What you are asked to do: Print out the entries from the line containing "Where is each" through the last line, exactly, and print nothing else. Pictures are not copied.

***

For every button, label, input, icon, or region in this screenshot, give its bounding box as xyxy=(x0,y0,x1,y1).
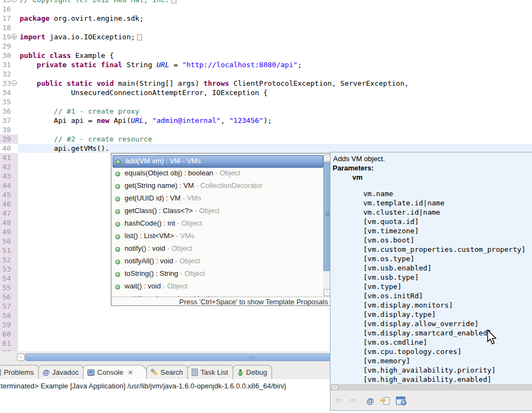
code-text: // #2 - create resource xyxy=(18,134,532,144)
completion-item[interactable]: get(UUID id) : VM - VMs xyxy=(113,193,323,205)
code-token: main(String[] args) xyxy=(114,79,203,87)
completion-item[interactable]: getClass() : Class<?> - Object xyxy=(113,205,323,218)
code-token: public xyxy=(37,79,62,87)
open-attached-javadoc-icon[interactable] xyxy=(380,397,389,405)
line-number: 17 xyxy=(0,14,18,23)
code-token: static xyxy=(71,61,97,69)
completion-status-text: Press 'Ctrl+Space' to show Template Prop… xyxy=(179,298,328,306)
code-line: 17package org.ovirt.engine.sdk; xyxy=(0,14,532,23)
tab-label: Debug xyxy=(246,368,267,376)
completion-item[interactable]: notifyAll() : void - Object xyxy=(113,256,323,268)
code-token: , xyxy=(221,116,229,125)
completion-item-label: add(VM vm) : VM - VMs xyxy=(125,157,201,165)
code-text: public class Example { xyxy=(18,51,532,60)
code-text: public static void main(String[] args) t… xyxy=(18,79,532,88)
completion-item-origin: - Object xyxy=(167,244,192,252)
fold-expand-icon[interactable]: + xyxy=(11,34,17,39)
forward-icon[interactable]: ⇨ xyxy=(350,396,357,405)
javadoc-param-row: [vm.usb.type] xyxy=(363,273,419,282)
code-token: class xyxy=(50,51,71,60)
close-tab-icon[interactable]: ✕ xyxy=(128,369,133,376)
line-number: 60 xyxy=(0,329,18,339)
code-token: public xyxy=(20,51,45,60)
javadoc-parameters-label: Parameters: xyxy=(333,163,374,173)
javadoc-param-row: [vm.high_availability.priority] xyxy=(363,365,496,375)
hscroll-left-button[interactable]: ‹ xyxy=(17,353,25,361)
line-number: 41 xyxy=(0,153,18,162)
completion-item[interactable]: add(VM vm) : VM - VMs xyxy=(113,155,323,168)
javadoc-icon: @ xyxy=(43,368,50,376)
code-token: throws xyxy=(204,79,229,87)
open-input-icon[interactable] xyxy=(396,397,406,404)
line-number: 39 xyxy=(0,134,18,144)
code-token xyxy=(62,79,67,87)
code-line: 19+import java.io.IOException; xyxy=(0,32,532,42)
code-text: Api api = new Api(URL, "admin@internal",… xyxy=(18,116,532,125)
code-line: 16 xyxy=(0,4,532,14)
code-line: 31 private static final String URL = "ht… xyxy=(0,60,532,69)
tab-task-list[interactable]: Task List xyxy=(187,365,233,379)
code-line: 30public class Example { xyxy=(0,51,532,60)
tab-search[interactable]: Search xyxy=(146,365,188,379)
show-javadoc-icon[interactable]: @ xyxy=(367,396,374,406)
completion-item[interactable]: equals(Object obj) : boolean - Object xyxy=(113,168,323,180)
javadoc-param-row: [vm.os.initRd] xyxy=(363,291,423,300)
line-number: 30 xyxy=(0,51,18,60)
line-number: 16 xyxy=(0,4,18,14)
public-method-icon xyxy=(115,197,120,202)
tab-problems[interactable]: Problems xyxy=(0,365,39,379)
completion-item[interactable]: wait() : void - Object xyxy=(113,281,323,293)
javadoc-param-row: [vm.display.monitors] xyxy=(363,300,453,310)
code-line: 39 // #2 - create resource xyxy=(0,134,532,144)
code-line: 15−// Copyright (c) 2012 Red Hat, Inc. xyxy=(0,0,532,4)
debug-icon xyxy=(237,369,244,376)
code-text: import java.io.IOException; xyxy=(18,32,532,42)
javadoc-hscrollbar[interactable]: ‹ xyxy=(330,384,532,391)
folded-region-box[interactable] xyxy=(137,34,142,40)
completion-item-origin: - VMs xyxy=(182,194,201,202)
code-token: void xyxy=(97,79,114,87)
code-text: // #1 - create proxy xyxy=(18,107,532,116)
tab-javadoc[interactable]: @Javadoc xyxy=(38,365,84,379)
code-line: 38 xyxy=(0,125,532,134)
line-number: 46 xyxy=(0,199,18,209)
completion-item-origin: - CollectionDecorator xyxy=(196,181,263,190)
line-number: 31 xyxy=(0,60,18,69)
tab-label: Search xyxy=(161,368,183,376)
completion-list[interactable]: add(VM vm) : VM - VMsequals(Object obj) … xyxy=(111,154,330,297)
code-line: 35 xyxy=(0,97,532,107)
line-number: 48 xyxy=(0,218,18,227)
completion-item-label: toString() : String - Object xyxy=(125,269,205,278)
back-icon[interactable]: ⇦ xyxy=(335,396,342,405)
javadoc-param-row: [vm.display.type] xyxy=(363,310,436,319)
code-token xyxy=(97,61,101,69)
tab-debug[interactable]: Debug xyxy=(233,365,272,379)
public-method-icon xyxy=(115,247,120,252)
code-token: , xyxy=(144,116,152,125)
console-process-label: <terminated> Example [Java Application] … xyxy=(0,382,286,390)
completion-item-origin: - Object xyxy=(195,206,220,215)
code-token: final xyxy=(101,61,122,69)
tab-label: Javadoc xyxy=(52,368,79,376)
completion-item[interactable]: notify() : void - Object xyxy=(113,243,323,256)
console-icon xyxy=(87,369,94,376)
line-number: 55 xyxy=(0,283,18,292)
code-text: UnsecuredConnectionAttemptError, IOExcep… xyxy=(18,88,532,97)
code-token: UnsecuredConnectionAttemptError, IOExcep… xyxy=(20,88,268,97)
code-token: = xyxy=(169,61,182,69)
completion-item[interactable]: hashCode() : int - Object xyxy=(113,218,323,231)
code-text xyxy=(18,69,532,79)
javadoc-hscroll-left-button[interactable]: ‹ xyxy=(332,385,338,390)
completion-item-origin: - Object xyxy=(180,269,205,278)
completion-item[interactable]: toString() : String - Object xyxy=(113,268,323,281)
completion-item[interactable]: list() : List<VM> - VMs xyxy=(113,231,323,243)
completion-item[interactable]: get(String name) : VM - CollectionDecora… xyxy=(113,180,323,193)
line-number: 29 xyxy=(0,42,18,51)
folded-region-box[interactable] xyxy=(172,0,176,3)
code-line: 36 // #1 - create proxy xyxy=(0,107,532,116)
tab-console[interactable]: Console✕ xyxy=(83,365,147,379)
completion-item-label: wait() : void - Object xyxy=(125,282,188,290)
fold-collapse-icon[interactable]: − xyxy=(11,80,17,86)
hscroll-grip xyxy=(252,356,252,359)
javadoc-param-row: [vm.usb.enabled] xyxy=(363,263,431,273)
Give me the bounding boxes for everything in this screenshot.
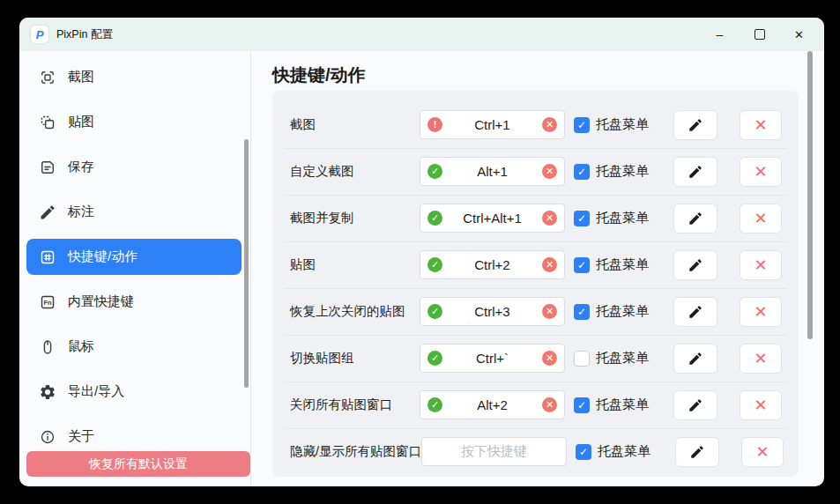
tray-menu-checkbox[interactable]: ✓托盘菜单: [574, 256, 655, 273]
window-title: PixPin 配置: [56, 27, 113, 42]
delete-hotkey-button[interactable]: ✕: [740, 344, 782, 374]
sidebar-nav: 截图贴图保存标注快捷键/动作Fn内置快捷键鼠标导出/导入关于: [19, 59, 250, 455]
sidebar-item-hotkeys[interactable]: 快捷键/动作: [26, 239, 242, 275]
hotkey-input[interactable]: ✓Alt+1✕: [420, 157, 565, 186]
tray-menu-label: 托盘菜单: [596, 397, 649, 413]
tray-menu-checkbox[interactable]: ✓托盘菜单: [574, 303, 655, 320]
pencil-icon: [688, 164, 703, 180]
clear-hotkey-icon[interactable]: ✕: [542, 117, 557, 132]
gear-icon: [39, 383, 56, 401]
screenshot-icon: [39, 69, 56, 86]
hotkey-input[interactable]: ✓Ctrl+Alt+1✕: [420, 204, 565, 233]
fn-icon: Fn: [39, 293, 56, 311]
hotkey-row: 贴图✓Ctrl+2✕✓托盘菜单✕: [272, 241, 799, 288]
tray-menu-label: 托盘菜单: [596, 210, 649, 226]
edit-hotkey-button[interactable]: [673, 297, 717, 327]
restore-defaults-button[interactable]: 恢复所有默认设置: [26, 451, 250, 477]
sidebar-scrollbar[interactable]: [244, 139, 249, 388]
checkbox-icon: ✓: [574, 397, 590, 413]
sidebar-item-screenshot[interactable]: 截图: [26, 59, 242, 95]
checkbox-icon: ✓: [574, 257, 590, 273]
delete-hotkey-button[interactable]: ✕: [740, 204, 782, 233]
tray-menu-label: 托盘菜单: [596, 256, 649, 273]
edit-hotkey-button[interactable]: [673, 344, 717, 374]
edit-hotkey-button[interactable]: [675, 437, 719, 467]
delete-hotkey-button[interactable]: ✕: [740, 110, 782, 140]
delete-x-icon: ✕: [754, 117, 767, 133]
sidebar-item-mouse[interactable]: 鼠标: [26, 329, 242, 365]
hotkey-ok-icon: ✓: [427, 397, 442, 412]
hotkey-input[interactable]: !Ctrl+1✕: [420, 110, 565, 139]
hotkey-value: Ctrl+2: [474, 257, 509, 272]
tray-menu-label: 托盘菜单: [598, 443, 650, 460]
clear-hotkey-icon[interactable]: ✕: [542, 397, 557, 412]
hotkey-row-label: 截图: [290, 116, 420, 133]
main-content: 快捷键/动作 截图!Ctrl+1✕✓托盘菜单✕自定义截图✓Alt+1✕✓托盘菜单…: [251, 51, 824, 486]
hotkey-input[interactable]: ✓Ctrl+`✕: [420, 344, 565, 373]
hotkey-input[interactable]: ✓Alt+2✕: [420, 390, 565, 419]
tray-menu-label: 托盘菜单: [596, 303, 649, 320]
hotkey-row-label: 截图并复制: [290, 210, 420, 226]
checkbox-icon: ✓: [574, 211, 590, 226]
maximize-icon: [755, 29, 765, 40]
edit-hotkey-button[interactable]: [673, 250, 717, 280]
hotkey-input[interactable]: ✓Ctrl+3✕: [420, 297, 565, 326]
delete-x-icon: ✕: [754, 211, 767, 226]
clear-hotkey-icon[interactable]: ✕: [542, 211, 557, 226]
hotkey-panel: 截图!Ctrl+1✕✓托盘菜单✕自定义截图✓Alt+1✕✓托盘菜单✕截图并复制✓…: [272, 91, 799, 477]
sidebar-item-label: 关于: [68, 428, 94, 445]
sidebar-item-label: 快捷键/动作: [68, 248, 138, 265]
delete-hotkey-button[interactable]: ✕: [741, 437, 784, 467]
tray-menu-checkbox[interactable]: ✓托盘菜单: [574, 163, 655, 180]
tray-menu-checkbox[interactable]: ✓托盘菜单: [574, 116, 655, 133]
minimize-button[interactable]: –: [700, 18, 740, 51]
close-button[interactable]: ✕: [779, 18, 819, 51]
hotkey-value: Ctrl+Alt+1: [463, 211, 522, 226]
sidebar-item-label: 导出/导入: [68, 383, 124, 400]
info-icon: [39, 428, 56, 446]
delete-hotkey-button[interactable]: ✕: [740, 390, 782, 420]
pin-icon: [39, 114, 56, 131]
hotkey-input[interactable]: ✓Ctrl+2✕: [420, 250, 565, 279]
delete-x-icon: ✕: [754, 304, 767, 320]
page-title: 快捷键/动作: [272, 63, 824, 88]
tray-menu-checkbox[interactable]: ✓托盘菜单: [576, 443, 657, 460]
clear-hotkey-icon[interactable]: ✕: [542, 351, 557, 366]
svg-text:Fn: Fn: [43, 298, 52, 306]
sidebar-item-label: 贴图: [68, 114, 94, 130]
hotkey-ok-icon: ✓: [427, 164, 442, 179]
hotkey-value: Ctrl+`: [476, 351, 509, 366]
sidebar-item-annotate[interactable]: 标注: [26, 194, 242, 230]
tray-menu-checkbox[interactable]: 托盘菜单: [574, 350, 655, 367]
sidebar-item-about[interactable]: 关于: [26, 419, 242, 455]
edit-hotkey-button[interactable]: [673, 157, 717, 187]
delete-hotkey-button[interactable]: ✕: [740, 297, 782, 327]
sidebar-item-builtin-hotkeys[interactable]: Fn内置快捷键: [26, 284, 242, 320]
hotkey-row-label: 恢复上次关闭的贴图: [290, 303, 420, 320]
tray-menu-label: 托盘菜单: [596, 350, 649, 367]
clear-hotkey-icon[interactable]: ✕: [542, 164, 557, 179]
clear-hotkey-icon[interactable]: ✕: [542, 304, 557, 319]
delete-hotkey-button[interactable]: ✕: [740, 250, 782, 280]
delete-x-icon: ✕: [754, 164, 767, 180]
pencil-icon: [689, 444, 705, 460]
sidebar-item-save[interactable]: 保存: [26, 149, 242, 185]
edit-hotkey-button[interactable]: [673, 110, 717, 140]
tray-menu-checkbox[interactable]: ✓托盘菜单: [574, 210, 655, 226]
edit-hotkey-button[interactable]: [673, 390, 717, 420]
edit-hotkey-button[interactable]: [673, 204, 717, 233]
sidebar-item-pin[interactable]: 贴图: [26, 104, 242, 140]
maximize-button[interactable]: [740, 18, 779, 51]
hotkey-row-label: 关闭所有贴图窗口: [290, 397, 420, 413]
sidebar: 截图贴图保存标注快捷键/动作Fn内置快捷键鼠标导出/导入关于 恢复所有默认设置: [19, 51, 251, 486]
tray-menu-checkbox[interactable]: ✓托盘菜单: [574, 397, 655, 413]
hotkey-value: Alt+1: [477, 164, 508, 179]
delete-hotkey-button[interactable]: ✕: [740, 157, 782, 187]
sidebar-item-label: 保存: [68, 159, 94, 175]
main-scrollbar[interactable]: [807, 51, 813, 339]
checkbox-icon: [574, 351, 590, 367]
clear-hotkey-icon[interactable]: ✕: [542, 257, 557, 272]
sidebar-item-export-import[interactable]: 导出/导入: [26, 374, 242, 410]
sidebar-item-label: 内置快捷键: [68, 293, 134, 310]
hotkey-input[interactable]: 按下快捷键: [421, 437, 567, 466]
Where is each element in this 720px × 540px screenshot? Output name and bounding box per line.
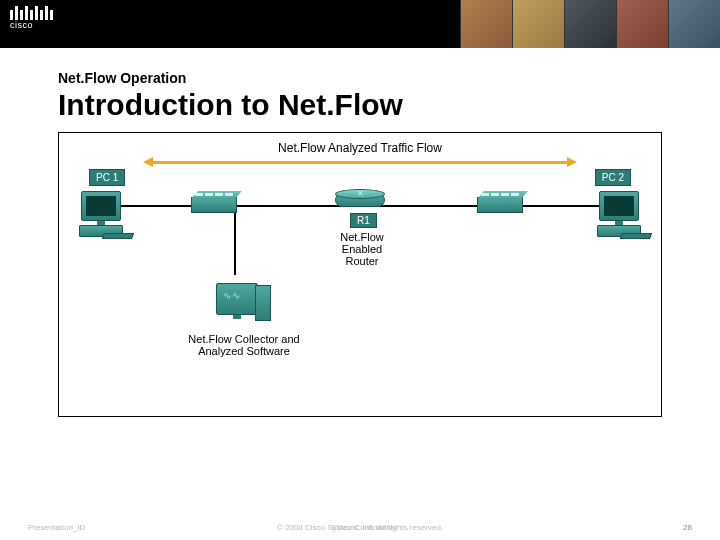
footer-left: Presentation_ID — [28, 523, 85, 532]
pc2-label: PC 2 — [595, 169, 631, 186]
collector-desc: Net.Flow Collector and Analyzed Software — [179, 333, 309, 357]
pc1-icon — [73, 191, 129, 237]
flow-arrow-icon — [151, 161, 569, 164]
network-diagram: Net.Flow Analyzed Traffic Flow PC 1 R1 N… — [58, 132, 662, 417]
switch-right-icon — [477, 197, 523, 213]
pc1-label: PC 1 — [89, 169, 125, 186]
flow-label: Net.Flow Analyzed Traffic Flow — [278, 141, 442, 155]
collector-drop-line — [234, 205, 236, 275]
collector-server-icon — [209, 283, 265, 319]
footer-copyright: © 2008 Cisco Systems, Inc. All rights re… — [277, 523, 443, 532]
top-bar: cisco — [0, 0, 720, 48]
router-desc: Net.Flow Enabled Router — [333, 231, 391, 267]
router-icon — [335, 193, 385, 213]
switch-left-icon — [191, 197, 237, 213]
page-title: Introduction to Net.Flow — [58, 88, 720, 122]
section-label: Net.Flow Operation — [58, 70, 720, 86]
heading-block: Net.Flow Operation Introduction to Net.F… — [0, 48, 720, 122]
footer: Presentation_ID © 2008 Cisco Systems, In… — [0, 523, 720, 532]
banner-photo-strip — [460, 0, 720, 48]
router-label: R1 — [350, 213, 377, 228]
pc2-icon — [591, 191, 647, 237]
page-number: 28 — [683, 523, 692, 532]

***

Answer space:
Where is each element in this 720px × 540px screenshot? Output name and bounding box per line.
footer-left: Presentation_ID — [28, 523, 85, 532]
pc2-label: PC 2 — [595, 169, 631, 186]
collector-desc: Net.Flow Collector and Analyzed Software — [179, 333, 309, 357]
pc1-icon — [73, 191, 129, 237]
flow-arrow-icon — [151, 161, 569, 164]
network-diagram: Net.Flow Analyzed Traffic Flow PC 1 R1 N… — [58, 132, 662, 417]
switch-right-icon — [477, 197, 523, 213]
pc1-label: PC 1 — [89, 169, 125, 186]
flow-label: Net.Flow Analyzed Traffic Flow — [278, 141, 442, 155]
collector-drop-line — [234, 205, 236, 275]
collector-server-icon — [209, 283, 265, 319]
footer-copyright: © 2008 Cisco Systems, Inc. All rights re… — [277, 523, 443, 532]
top-bar: cisco — [0, 0, 720, 48]
router-desc: Net.Flow Enabled Router — [333, 231, 391, 267]
router-icon — [335, 193, 385, 213]
switch-left-icon — [191, 197, 237, 213]
page-title: Introduction to Net.Flow — [58, 88, 720, 122]
section-label: Net.Flow Operation — [58, 70, 720, 86]
heading-block: Net.Flow Operation Introduction to Net.F… — [0, 48, 720, 122]
footer: Presentation_ID © 2008 Cisco Systems, In… — [0, 523, 720, 532]
banner-photo-strip — [460, 0, 720, 48]
router-label: R1 — [350, 213, 377, 228]
pc2-icon — [591, 191, 647, 237]
page-number: 28 — [683, 523, 692, 532]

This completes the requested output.